Junta Myanmar Tak Mau Ngaku Bom RS di Rakhine Tewaskan Warga Sipil

Adelia Prameswari

Junta Myanmar Tak Mau Ngaku Bom RS di Rakhine Tewaskan Warga Sipil

Jakarta,arahkata – Pemerintah militer Myanmar kembali menjadi sorotan internasional setelah menolak bertanggung jawab atas serangan bom yang menghantam sebuah rumah sakit di Negara Bagian Rakhine. Insiden tersebut dilaporkan menewaskan sejumlah warga sipil dan melukai puluhan lainnya, termasuk tenaga medis dan pasien.

Serangan yang terjadi di tengah konflik berkepanjangan antara junta militer dan kelompok bersenjata etnis itu memicu kecaman luas dari berbagai organisasi kemanusiaan dan pengamat hak asasi manusia.

Junta Myanmar dengan tegas membantah tudingan bahwa pasukannya terlibat dalam pengeboman fasilitas kesehatan tersebut. Melalui pernyataan resmi, otoritas militer menyebut ledakan kemungkinan berasal dari kelompok perlawanan bersenjata yang beroperasi di wilayah Rakhine.

Namun, keterangan ini bertolak belakang dengan kesaksian warga dan laporan lembaga kemanusiaan. Sejumlah saksi mata menyatakan bahwa serangan udara terjadi tak lama setelah pesawat militer melintas di atas wilayah tersebut. Puing-puing bangunan rumah sakit dan alat medis yang hancur menjadi bukti bahwa fasilitas sipil terdampak langsung.

Rumah Sakit Jadi Sasaran, Hukum Humaniter Dipertanyakan

Penyerangan terhadap rumah sakit dinilai sebagai pelanggaran serius terhadap hukum humaniter internasional. Fasilitas medis seharusnya mendapat perlindungan penuh dalam konflik bersenjata, termasuk di wilayah yang dikuasai kelompok pemberontak.

Baca Juga : Thailand Tolak Gencatan Senjata, Keukeuh Lanjut Serang Kamboja

Organisasi kemanusiaan menyatakan keprihatinan mendalam karena rumah sakit tersebut menjadi satu-satunya fasilitas kesehatan yang masih berfungsi di kawasan itu. Akibat serangan, layanan medis lumpuh dan ribuan warga terancam kehilangan akses pengobatan.

Krisis Kemanusiaan Kian Memburuk di Rakhine

Negara Bagian Rakhine selama ini sudah menghadapi krisis kemanusiaan serius akibat konflik bersenjata, kemiskinan, dan pembatasan akses bantuan. Serangan terhadap rumah sakit memperparah situasi, terutama bagi perempuan, anak-anak, dan lansia.

Banyak warga terpaksa mengungsi ke daerah yang lebih aman tanpa jaminan perlindungan kesehatan. Bantuan medis darurat pun sulit masuk karena faktor keamanan dan pembatasan dari pihak militer.

Komunitas internasional mendesak dilakukannya penyelidikan independen untuk mengungkap pihak yang bertanggung jawab atas serangan tersebut. Lembaga HAM menilai bantahan junta Myanmar tidak cukup tanpa transparansi dan akses bagi penyelidik independen.

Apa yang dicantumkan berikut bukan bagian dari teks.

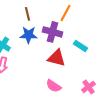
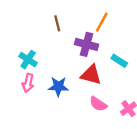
blue star: (28, 35) -> (58, 86), moved
pink semicircle: (54, 86) -> (98, 104), moved

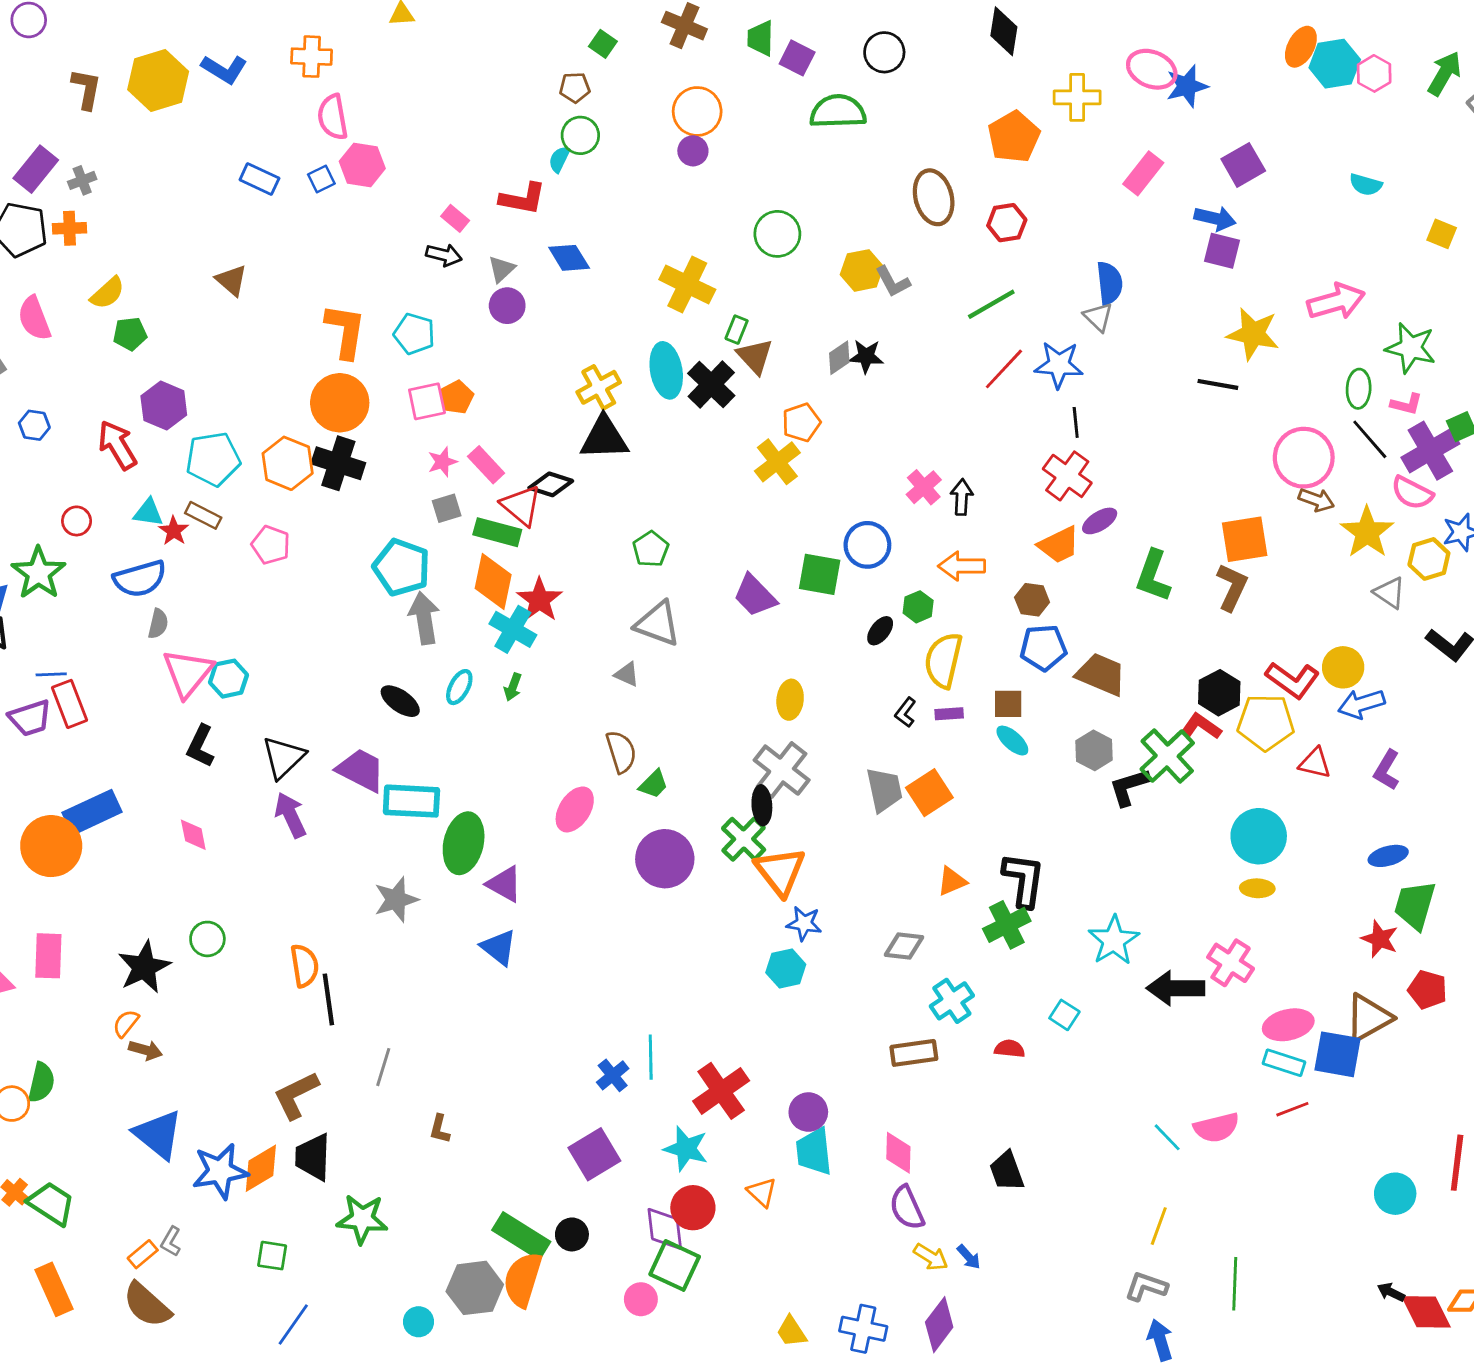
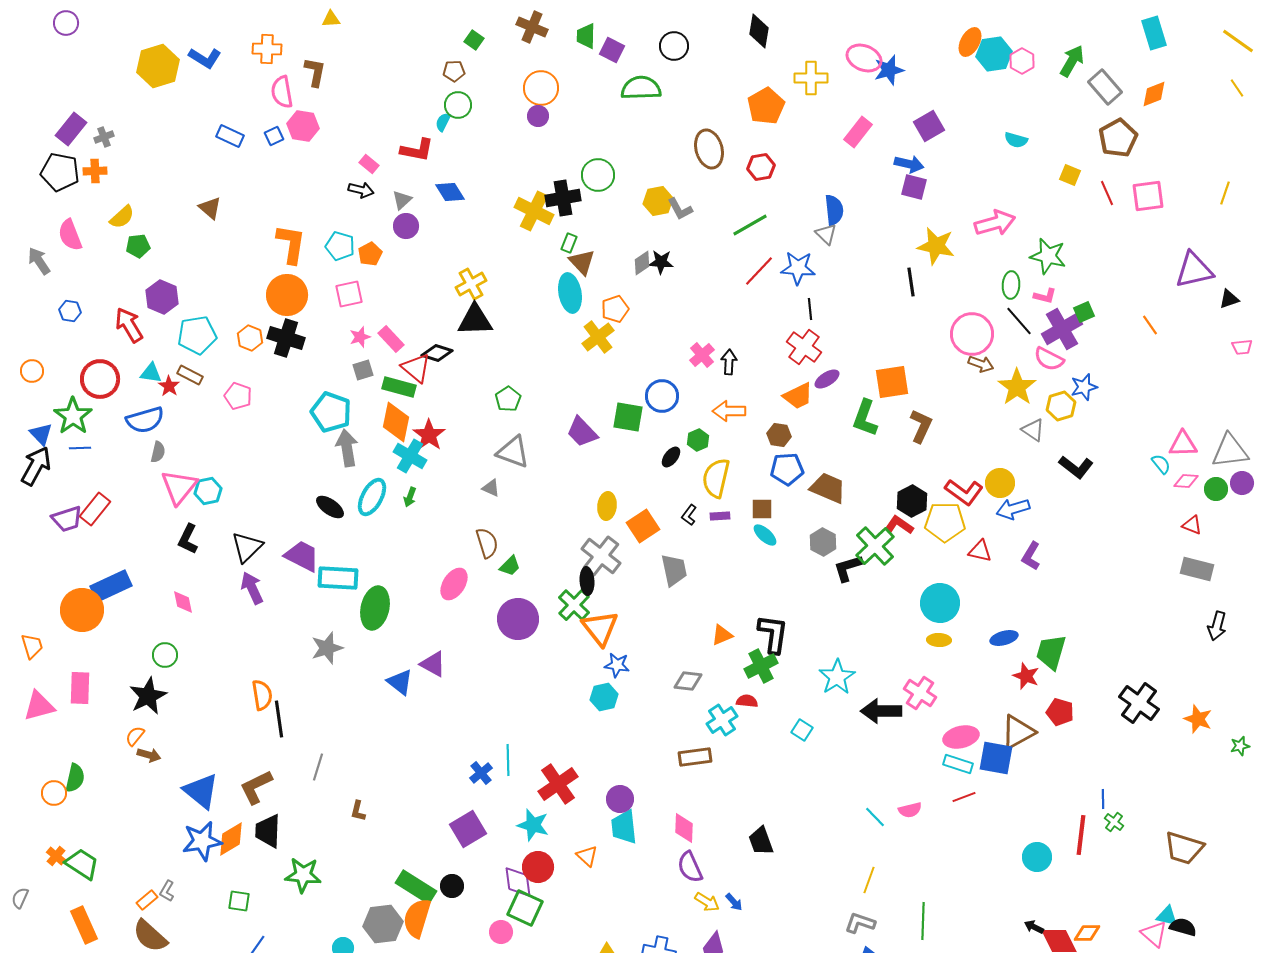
brown L-shape: (86, 89) -> (315, 72), moved
cyan ellipse: (666, 370) -> (570, 293), moved
black cross: (711, 384) -> (563, 198), moved, turned 36
black line: (1218, 384) -> (911, 282), turned 72
orange pentagon: (457, 397) -> (370, 254), moved
orange hexagon: (288, 463) -> (250, 338), size x0.7
red circle: (77, 521) -> (100, 379), size x1.8
orange square: (1245, 539) -> (892, 382), moved
blue line: (51, 674) -> (80, 448), moved
cyan ellipse: (459, 687) -> (372, 497), size x1.5
red rectangle: (70, 704) -> (95, 509), turned 60
orange square: (929, 793) -> (643, 526), moved
blue ellipse: (1388, 856) -> (1004, 638), moved
purple triangle: (504, 884) -> (433, 664), moved
green circle: (207, 939) -> (165, 655), moved
red semicircle: (1010, 1049) -> (747, 701), moved
pink semicircle: (1216, 1128) -> (910, 810), size x0.7
blue triangle: (158, 1135) -> (201, 791), moved

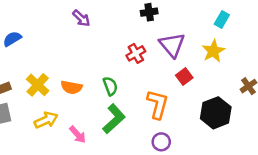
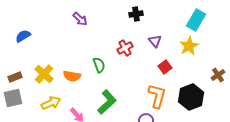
cyan rectangle: (222, 19) -> (196, 20), size x1.5
purple triangle: (172, 45) -> (155, 41), size x0.6
green semicircle: (110, 86) -> (99, 65), moved
orange L-shape: (158, 104) -> (157, 96), moved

Serangan ini kembali menegaskan kekhawatiran bahwa warga sipil terus menjadi korban dalam konflik internal Myanmar yang belum menunjukkan tanda-tanda mereda.

Bantahan junta Myanmar atas pengeboman rumah sakit di Rakhine tidak serta-merta meredam kritik global. Di tengah konflik yang berlarut, perlindungan terhadap warga sipil dan fasilitas kemanusiaan menjadi isu mendesak. Tanpa akuntabilitas dan upaya nyata menghentikan kekerasan, krisis kemanusiaan di Myanmar berpotensi semakin memburuk.